The following proposed treatments:
· Whether the proposed future 0 –4 psychiatric reviews per annum for 1 year, 2 years, 5 years, 10 years and/or the remainder of Mr Mahmoud’s life expectancy is reasonable and necessary in relation to the injury sustained in the motor accident.
· Whether the proposed future 0-30 Valium tablets per month (1 daily) in relation to psychiatric injuries for 1 year, 2 years, 5 years, 10 years and/or the remainder of Mr Mahmoud’s life expectancy is reasonable and necessary in relation to the injury sustained in the motor accident.
· Whether the proposed future 0-30 Efexor tablets per month (1 daily) in relation to psychiatric injuries for 1 year, 2 years, 5 years, 10 years and/or the remainder of Mr Mahmoud’s life expectancy is reasonable and necessary in relation to the injury sustained in the motor accident.

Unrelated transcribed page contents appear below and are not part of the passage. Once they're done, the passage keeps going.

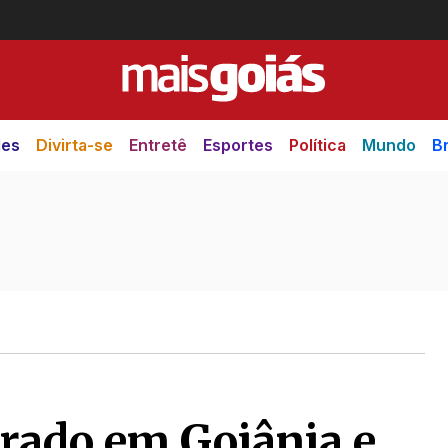
des
Divirta-se
Entretê
Esportes
Política
Mundo
Br
ado em Goiânia e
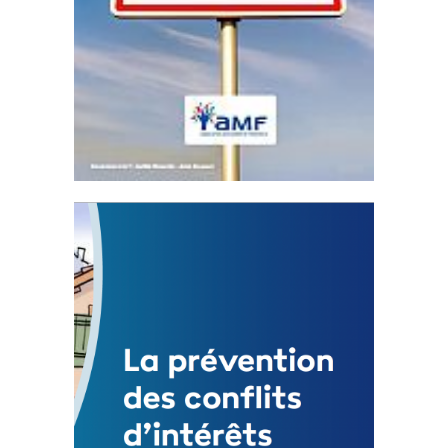
Statut de l’élu local
3 avril 2024
Mise à jour avril 2024
FEUILLETER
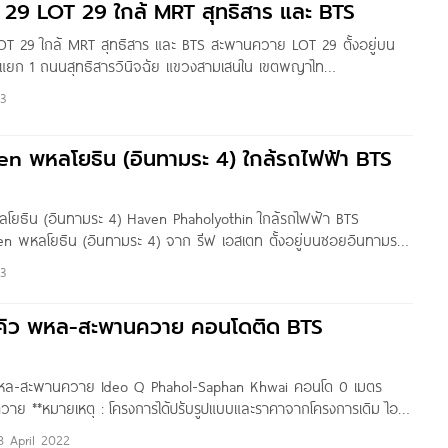
29 LOT 29 ใกล้ MRT สุทธิสาร และ BTS
T 29 ใกล้ MRT สุทธิสาร และ BTS สะพานควาย LOT 29 ตั้งอยู่บน
แยก 1 ถนนสุทธิสารวินิจฉัย แขวงสามเสนใน เขตพญาไท
ล้รถไฟฟ้า MRT สุทธิสาร, BTS สะพานควาย, เซ็นทรัล ลาดพร้าว,
3
าดนัดสวนจตุจักร,
n พหลโยธิน (อินทามระ 4) ใกล้รถไฟฟ้า BTS
โยธิน (อินทามระ 4) Haven Phaholyothin ใกล้รถไฟฟ้า BTS
 พหลโยธิน (อินทามระ 4) จาก รีฟ เอสเตท ตั้งอยู่บนซอยอินทามระ
นิจฉัย แขวงสามเสนใน เขตพญาไท กทม. ใกล้รถไฟฟ้า BTS
23
C สะพานควาย, Villa
โอ คิว พหล-สะพานควาย คอนโดติด BTS
ว พหล-สะพานควาย Ideo Q Phahol-Saphan Khwai คอนโด 0 เมตร
ย **หมายเหตุ : โครงการได้ปรับรูปแบบและราคาจากโครงการเดิม ไอดี
านควาย มาเป็นโครงการ ไอดีโอ พหลฯ-สะพานควาย โดยคาดว่าจะเปิด
8 April 2022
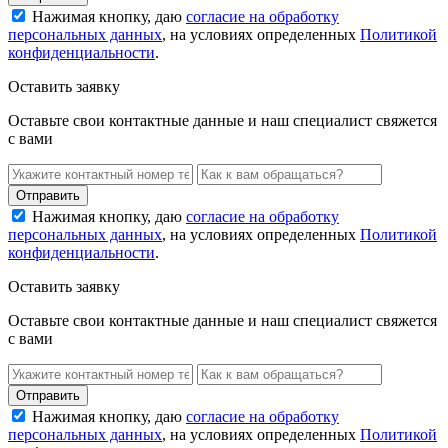
Нажимая кнопку, даю
согласие на обработку
персональных данных
, на условиях определенных
Политикой
конфиденциальности
.
Оставить заявку
Оставьте свои контактные данные и наш специалист свяжется
с вами
Нажимая кнопку, даю
согласие на обработку
персональных данных
, на условиях определенных
Политикой
конфиденциальности
.
Оставить заявку
Оставьте свои контактные данные и наш специалист свяжется
с вами
Нажимая кнопку, даю
согласие на обработку
персональных данных
, на условиях определенных
Политикой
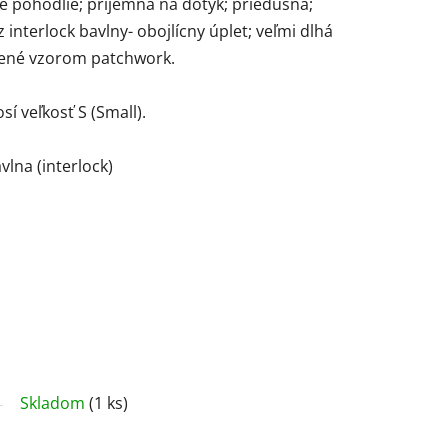
je pohodlie; príjemná na dotyk; priedušná;
interlock bavlny- obojlícny úplet; veľmi dlhá
čené vzorom patchwork.
 veľkosť S (Small).
vlna (interlock)
Skladom
(1 ks)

· Whether the proposed future 0-30 Seroquel tablets per month (1 daily) in relation to psychiatric injuries for 1 year, 2 years, 5 years, 10 years and/or the remainder of Mr Mahmoud’s life expectancy is reasonable and necessary in relation to the injury sustained in the motor accident.
· Whether 6 –14 hours per week of domestic assistance arising from psychiatric injuries caused by the accident from 4 December 2017 to 30 January 2018 is reasonable and necessary in relation to the injury sustained in the motor accident.
· Whether 6 –10 hours per week of domestic assistance arising from psychiatric injuries caused by the accident from 2 February 2018 to 2 October 2018 is reasonable and necessary in relation to the injury sustained in the motor accident.
· Whether 0 –3 hours per week of domestic assistance arising from psychiatric injuries caused by the accident from the date of the MAS assessment and for 1 year, 2 years, 5 years, 10 years and/or the remainder of Mr Mahmoud’s life expectancy and whether this assistance is reasonable and necessary in relation to the injury sustained in the motor accident.
· Whether the proposed future bimonthly (0 –2 per month) GP reviews per annum in relation to psychiatric injuries for 1 year, 2 years, 5 years, 10 years and/or the remainder of Mr Mahmoud’s life expectancy is reasonable and necessary in relation to the injury sustained in the motor accident.
are not reasonable and necessary in relation to the injury sustained in the motor accident.